■ ABOUT THIS TASK
Your task is to filter the entries and copy every line containing the string "Tools".

■ SUPPLIED MATERIAL
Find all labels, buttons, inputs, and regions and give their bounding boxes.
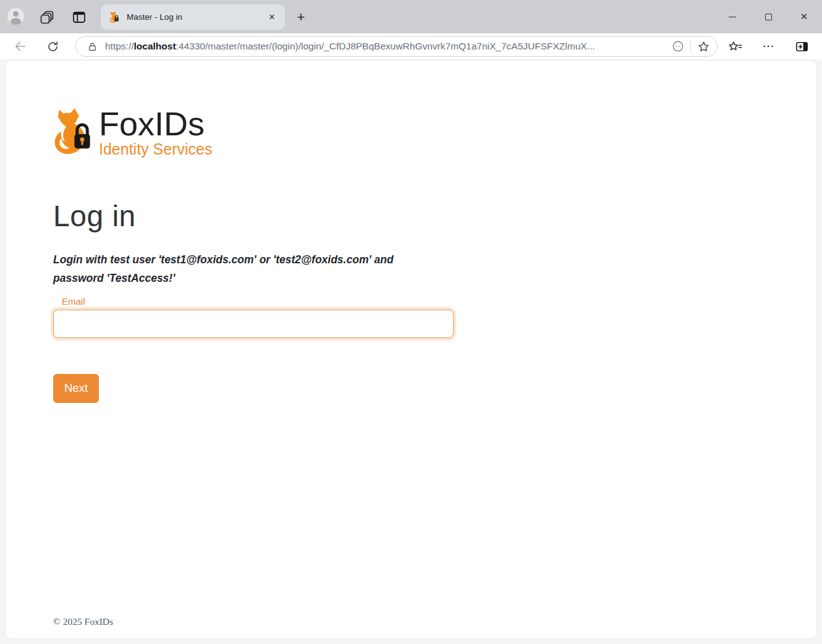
foxids-logo: FoxIDs Identity Services [53,107,792,158]
minimize-icon [729,17,736,17]
next-button[interactable]: Next [53,374,99,403]
favorite-star-icon[interactable] [695,38,712,55]
tab-close-icon[interactable]: ✕ [266,12,278,23]
email-label: Email [62,296,792,307]
back-button[interactable] [11,37,30,56]
minimize-button[interactable] [714,0,750,33]
favorites-bar-icon[interactable] [725,37,745,56]
maximize-button[interactable] [750,0,786,33]
window-controls: ✕ [714,0,822,33]
profile-avatar-icon[interactable] [7,8,24,25]
more-menu-icon[interactable] [758,37,778,56]
brand-name: FoxIDs [99,107,212,140]
refresh-icon [46,40,59,53]
workspaces-icon[interactable] [38,9,56,26]
browser-window: Master - Log in ✕ + ✕ [0,0,822,644]
login-instructions: Login with test user 'test1@foxids.com' … [53,250,444,287]
page-content: FoxIDs Identity Services Log in Login wi… [5,60,817,639]
tab-title: Master - Log in [127,12,266,22]
email-input[interactable] [53,310,454,338]
foxids-favicon-icon [108,11,121,23]
refresh-button[interactable] [43,37,62,56]
address-bar-divider [690,40,691,53]
browser-tab[interactable]: Master - Log in ✕ [101,4,285,30]
footer-copyright: © 2025 FoxIDs [53,616,113,627]
page-title: Log in [53,199,792,233]
sidebar-split-icon[interactable] [792,37,811,56]
back-arrow-icon [14,40,27,53]
close-button[interactable]: ✕ [786,0,822,33]
vertical-tabs-icon[interactable] [70,9,88,26]
lock-icon [87,41,98,52]
toolbar-right-icons [725,37,811,56]
fox-lock-icon [53,107,93,158]
address-bar[interactable]: https://localhost:44330/master/master/(l… [75,36,718,57]
brand-tagline: Identity Services [99,141,212,158]
browser-titlebar: Master - Log in ✕ + ✕ [0,0,822,33]
site-permissions-icon[interactable] [669,38,687,55]
close-icon: ✕ [800,11,808,22]
maximize-icon [765,14,772,20]
browser-toolbar: https://localhost:44330/master/master/(l… [0,33,822,59]
url-text[interactable]: https://localhost:44330/master/master/(l… [105,41,669,52]
login-form: Email [53,296,792,338]
new-tab-button[interactable]: + [292,8,310,27]
browser-viewport: FoxIDs Identity Services Log in Login wi… [0,59,822,644]
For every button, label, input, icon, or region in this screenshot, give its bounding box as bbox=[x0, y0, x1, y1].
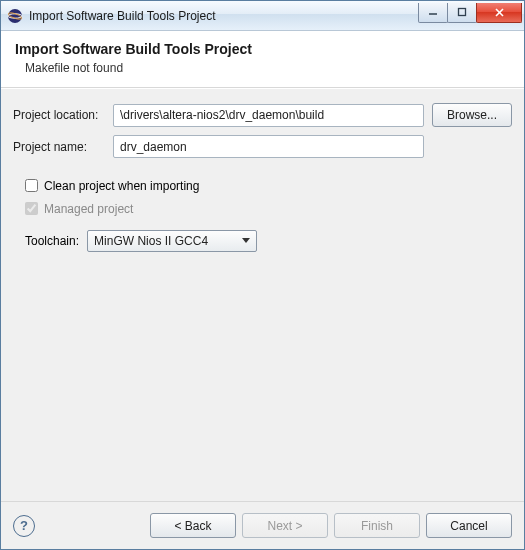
cancel-button[interactable]: Cancel bbox=[426, 513, 512, 538]
window-title: Import Software Build Tools Project bbox=[29, 9, 419, 23]
project-name-label: Project name: bbox=[13, 140, 113, 154]
close-button[interactable] bbox=[476, 3, 522, 23]
eclipse-icon bbox=[7, 8, 23, 24]
browse-button[interactable]: Browse... bbox=[432, 103, 512, 127]
window-buttons bbox=[419, 3, 522, 23]
next-button: Next > bbox=[242, 513, 328, 538]
toolchain-value: MinGW Nios II GCC4 bbox=[94, 234, 208, 248]
wizard-subtitle: Makefile not found bbox=[25, 61, 510, 75]
toolchain-label: Toolchain: bbox=[25, 234, 79, 248]
managed-project-label: Managed project bbox=[44, 202, 133, 216]
maximize-button[interactable] bbox=[447, 3, 477, 23]
chevron-down-icon bbox=[242, 238, 250, 243]
wizard-header: Import Software Build Tools Project Make… bbox=[1, 31, 524, 88]
project-location-row: Project location: Browse... bbox=[13, 103, 512, 127]
managed-project-checkbox bbox=[25, 202, 38, 215]
clean-project-label[interactable]: Clean project when importing bbox=[44, 179, 199, 193]
toolchain-combo[interactable]: MinGW Nios II GCC4 bbox=[87, 230, 257, 252]
help-icon[interactable]: ? bbox=[13, 515, 35, 537]
project-name-row: Project name: bbox=[13, 135, 512, 158]
toolchain-row: Toolchain: MinGW Nios II GCC4 bbox=[25, 230, 512, 252]
titlebar: Import Software Build Tools Project bbox=[1, 1, 524, 31]
back-button[interactable]: < Back bbox=[150, 513, 236, 538]
project-location-input[interactable] bbox=[113, 104, 424, 127]
clean-project-row: Clean project when importing bbox=[21, 176, 512, 195]
project-name-input[interactable] bbox=[113, 135, 424, 158]
svg-rect-4 bbox=[459, 9, 466, 16]
project-location-label: Project location: bbox=[13, 108, 113, 122]
wizard-body: Project location: Browse... Project name… bbox=[1, 88, 524, 501]
finish-button: Finish bbox=[334, 513, 420, 538]
clean-project-checkbox[interactable] bbox=[25, 179, 38, 192]
wizard-title: Import Software Build Tools Project bbox=[15, 41, 510, 57]
managed-project-row: Managed project bbox=[21, 199, 512, 218]
wizard-footer: ? < Back Next > Finish Cancel bbox=[1, 501, 524, 549]
minimize-button[interactable] bbox=[418, 3, 448, 23]
dialog-window: Import Software Build Tools Project Impo… bbox=[0, 0, 525, 550]
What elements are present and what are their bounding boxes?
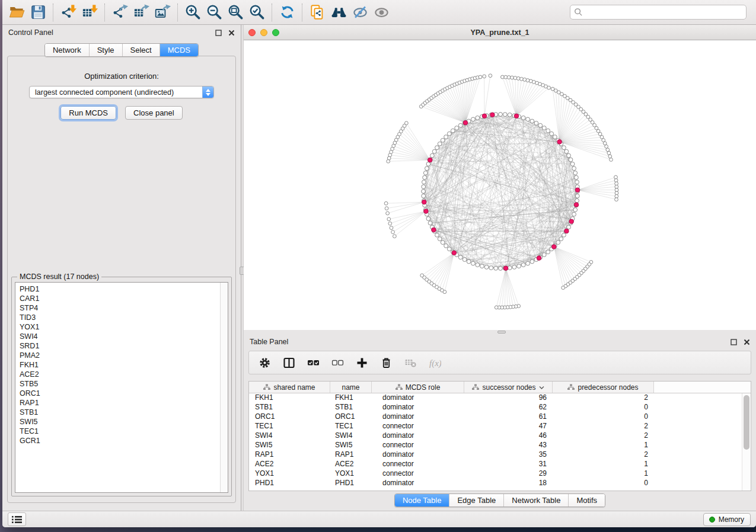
graph-node[interactable] <box>458 123 462 127</box>
cell-shared_name[interactable]: SWI5 <box>249 441 330 450</box>
graph-node[interactable] <box>441 138 445 142</box>
graph-node[interactable] <box>534 121 538 126</box>
graph-node[interactable] <box>526 117 530 121</box>
graph-node[interactable] <box>521 116 525 120</box>
mcds-result-item[interactable]: TEC1 <box>20 427 216 436</box>
close-table-panel-icon[interactable] <box>744 339 750 345</box>
cell-successor_nodes[interactable]: 62 <box>464 403 553 412</box>
delete-column-button[interactable] <box>379 355 393 370</box>
graph-node[interactable] <box>435 233 439 237</box>
graph-node[interactable] <box>550 132 554 136</box>
graph-hub-node[interactable] <box>564 229 569 233</box>
cell-successor_nodes[interactable]: 46 <box>464 431 553 441</box>
import-network-button[interactable] <box>58 2 79 23</box>
horizontal-splitter[interactable] <box>244 330 756 334</box>
table-row[interactable]: YOX1YOX1connector291 <box>249 469 742 479</box>
cell-name[interactable]: TEC1 <box>330 422 372 431</box>
mcds-result-item[interactable]: YOX1 <box>20 322 216 332</box>
mcds-result-item[interactable]: STP4 <box>20 303 216 313</box>
zoom-fit-button[interactable] <box>225 2 246 23</box>
graph-node[interactable] <box>508 113 512 117</box>
zoom-in-button[interactable] <box>182 2 203 23</box>
graph-hub-node[interactable] <box>557 140 562 145</box>
mcds-result-scrollbar[interactable] <box>220 283 228 492</box>
graph-node[interactable] <box>501 75 505 79</box>
cell-shared_name[interactable]: ORC1 <box>249 412 330 422</box>
save-session-button[interactable] <box>27 2 49 23</box>
table-tab-node-table[interactable]: Node Table <box>395 494 449 507</box>
graph-node[interactable] <box>610 158 613 162</box>
cell-predecessor_nodes[interactable]: 2 <box>553 450 654 460</box>
network-canvas[interactable] <box>244 40 756 330</box>
column-header-predecessor-nodes[interactable]: predecessor nodes <box>553 382 654 393</box>
table-row[interactable]: FKH1FKH1dominator962 <box>249 393 742 403</box>
graph-node[interactable] <box>479 75 482 79</box>
cell-mcds_role[interactable]: connector <box>372 469 464 479</box>
close-panel-icon[interactable] <box>228 30 235 36</box>
mcds-result-item[interactable]: TID3 <box>20 313 216 322</box>
cell-predecessor_nodes[interactable]: 2 <box>553 422 654 431</box>
run-mcds-button[interactable]: Run MCDS <box>60 106 116 120</box>
graph-node[interactable] <box>615 182 618 185</box>
cell-shared_name[interactable]: SWI4 <box>249 431 330 441</box>
graph-node[interactable] <box>546 250 550 254</box>
cell-predecessor_nodes[interactable]: 0 <box>553 412 654 422</box>
graph-node[interactable] <box>538 123 543 127</box>
graph-node[interactable] <box>511 76 514 79</box>
graph-node[interactable] <box>567 225 571 229</box>
mcds-result-item[interactable]: STB1 <box>20 408 216 417</box>
graph-hub-node[interactable] <box>432 227 436 232</box>
cell-predecessor_nodes[interactable]: 1 <box>553 441 654 450</box>
graph-node[interactable] <box>495 306 498 309</box>
graph-node[interactable] <box>393 235 397 238</box>
task-history-button[interactable] <box>8 512 26 526</box>
mcds-result-item[interactable]: STB5 <box>20 379 216 389</box>
graph-node[interactable] <box>605 145 608 148</box>
table-tab-network-table[interactable]: Network Table <box>503 494 568 507</box>
graph-node[interactable] <box>615 198 618 201</box>
graph-hub-node[interactable] <box>452 251 457 255</box>
deselect-all-checks-button[interactable] <box>330 355 344 370</box>
table-row[interactable]: PHD1PHD1dominator180 <box>249 479 742 488</box>
graph-node[interactable] <box>521 263 525 267</box>
cell-successor_nodes[interactable]: 31 <box>464 460 553 469</box>
graph-node[interactable] <box>513 76 517 80</box>
graph-node[interactable] <box>569 158 573 162</box>
graph-node[interactable] <box>562 146 566 150</box>
graph-node[interactable] <box>451 129 455 133</box>
graph-node[interactable] <box>553 135 557 139</box>
horizontal-splitter-grip[interactable] <box>497 331 506 334</box>
cell-mcds_role[interactable]: connector <box>372 441 464 450</box>
share-document-button[interactable] <box>307 2 328 23</box>
graph-node[interactable] <box>575 175 579 180</box>
network-graph[interactable] <box>244 40 756 330</box>
table-row[interactable]: TEC1TEC1connector472 <box>249 422 742 431</box>
cell-mcds_role[interactable]: connector <box>372 460 464 469</box>
cell-shared_name[interactable]: RAP1 <box>249 450 330 460</box>
cell-mcds_role[interactable]: dominator <box>372 431 464 441</box>
graph-node[interactable] <box>606 148 610 152</box>
add-column-button[interactable] <box>355 355 369 370</box>
graph-node[interactable] <box>546 129 550 133</box>
graph-node[interactable] <box>422 194 426 198</box>
cell-name[interactable]: FKH1 <box>330 393 372 403</box>
cell-name[interactable]: STB1 <box>330 403 372 412</box>
cell-name[interactable]: ORC1 <box>330 412 372 422</box>
graph-node[interactable] <box>526 79 529 82</box>
graph-node[interactable] <box>499 267 503 271</box>
search-input[interactable] <box>570 5 747 20</box>
maximize-window-icon[interactable] <box>272 29 279 36</box>
zoom-out-button[interactable] <box>203 2 225 23</box>
cell-predecessor_nodes[interactable]: 1 <box>553 460 654 469</box>
graph-node[interactable] <box>387 217 391 221</box>
graph-node[interactable] <box>432 149 436 153</box>
graph-node[interactable] <box>615 191 618 195</box>
cell-successor_nodes[interactable]: 29 <box>464 469 553 479</box>
graph-hub-node[interactable] <box>514 114 519 118</box>
mcds-result-item[interactable]: PMA2 <box>20 351 216 360</box>
column-header-MCDS-role[interactable]: MCDS role <box>372 382 464 393</box>
graph-node[interactable] <box>575 180 579 184</box>
graph-node[interactable] <box>507 76 511 79</box>
table-row[interactable]: SWI5SWI5connector431 <box>249 441 742 450</box>
cell-name[interactable]: SWI5 <box>330 441 372 450</box>
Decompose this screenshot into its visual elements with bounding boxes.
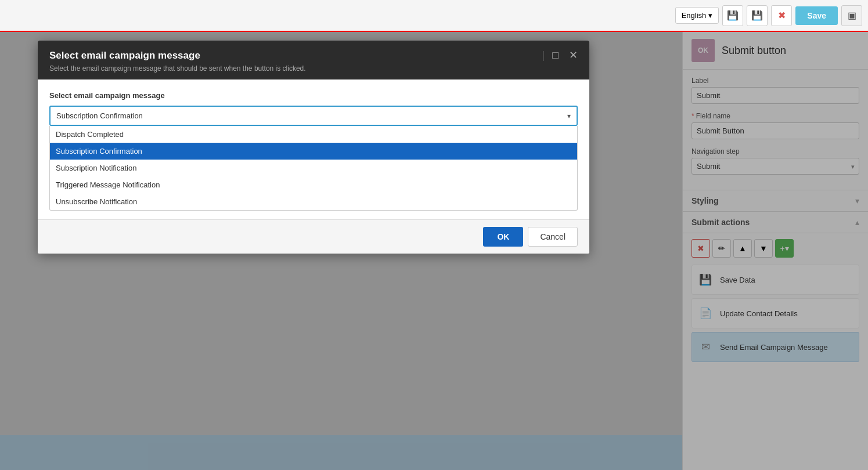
modal-sep-icon: | — [542, 49, 545, 62]
dropdown-item-2[interactable]: Subscription Notification — [50, 160, 577, 176]
save-disk2-button[interactable]: 💾 — [747, 5, 768, 26]
save-button[interactable]: Save — [795, 6, 838, 25]
layout-button[interactable]: ▣ — [841, 5, 862, 26]
modal-cancel-button[interactable]: Cancel — [528, 227, 578, 247]
save-disk-icon: 💾 — [727, 10, 739, 21]
main-area: OK Submit button Label *Field name Navig… — [0, 32, 868, 470]
top-toolbar: English ▾ 💾 💾 ✖ Save ▣ — [0, 0, 868, 32]
language-button[interactable]: English ▾ — [675, 7, 719, 24]
modal-ok-button[interactable]: OK — [483, 227, 523, 247]
language-chevron-icon: ▾ — [708, 11, 712, 20]
layout-icon: ▣ — [848, 10, 856, 21]
modal-header: Select email campaign message Select the… — [38, 41, 589, 79]
modal-section-label: Select email campaign message — [49, 91, 578, 100]
modal-select-display: Subscription Confirmation — [51, 107, 577, 125]
toolbar-right: English ▾ 💾 💾 ✖ Save ▣ — [675, 5, 862, 26]
dropdown-item-0[interactable]: Dispatch Completed — [50, 126, 577, 143]
delete-button[interactable]: ✖ — [771, 5, 792, 26]
dropdown-item-4[interactable]: Unsubscribe Notification — [50, 193, 577, 210]
modal-maximize-button[interactable]: □ — [549, 48, 561, 63]
dropdown-list: Dispatch Completed Subscription Confirma… — [49, 126, 578, 211]
modal-subtitle: Select the email campaign message that s… — [49, 64, 578, 73]
modal-title: Select email campaign message — [49, 50, 578, 62]
delete-icon: ✖ — [778, 10, 786, 21]
modal-maximize-icon: □ — [552, 49, 559, 61]
modal-footer: OK Cancel — [38, 219, 589, 254]
modal-dialog: Select email campaign message Select the… — [38, 41, 589, 254]
language-label: English — [682, 11, 707, 20]
save-disk2-icon: 💾 — [751, 10, 763, 21]
modal-header-actions: | □ ✕ — [542, 48, 581, 63]
modal-body: Select email campaign message Subscripti… — [38, 79, 589, 219]
modal-select-wrap[interactable]: Subscription Confirmation ▾ — [49, 106, 578, 126]
modal-close-button[interactable]: ✕ — [566, 48, 581, 63]
save-disk-button[interactable]: 💾 — [722, 5, 743, 26]
dropdown-item-1[interactable]: Subscription Confirmation — [50, 143, 577, 160]
modal-overlay: Select email campaign message Select the… — [0, 32, 868, 470]
dropdown-item-3[interactable]: Triggered Message Notification — [50, 176, 577, 193]
modal-close-icon: ✕ — [569, 49, 578, 61]
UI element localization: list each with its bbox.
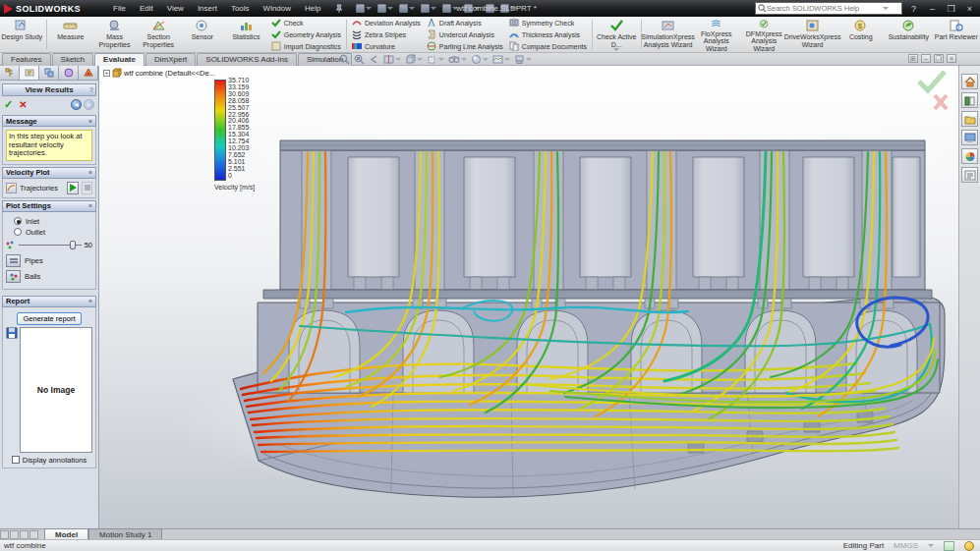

■ EXPECTED OUTPUT
window-title: Import Software Build Tools Project bbox=[29, 9, 419, 23]
wizard-header: Import Software Build Tools Project Make… bbox=[1, 31, 524, 88]
titlebar: Import Software Build Tools Project bbox=[1, 1, 524, 31]
wizard-title: Import Software Build Tools Project bbox=[15, 41, 510, 57]
dialog-window: Import Software Build Tools Project Impo… bbox=[0, 0, 525, 550]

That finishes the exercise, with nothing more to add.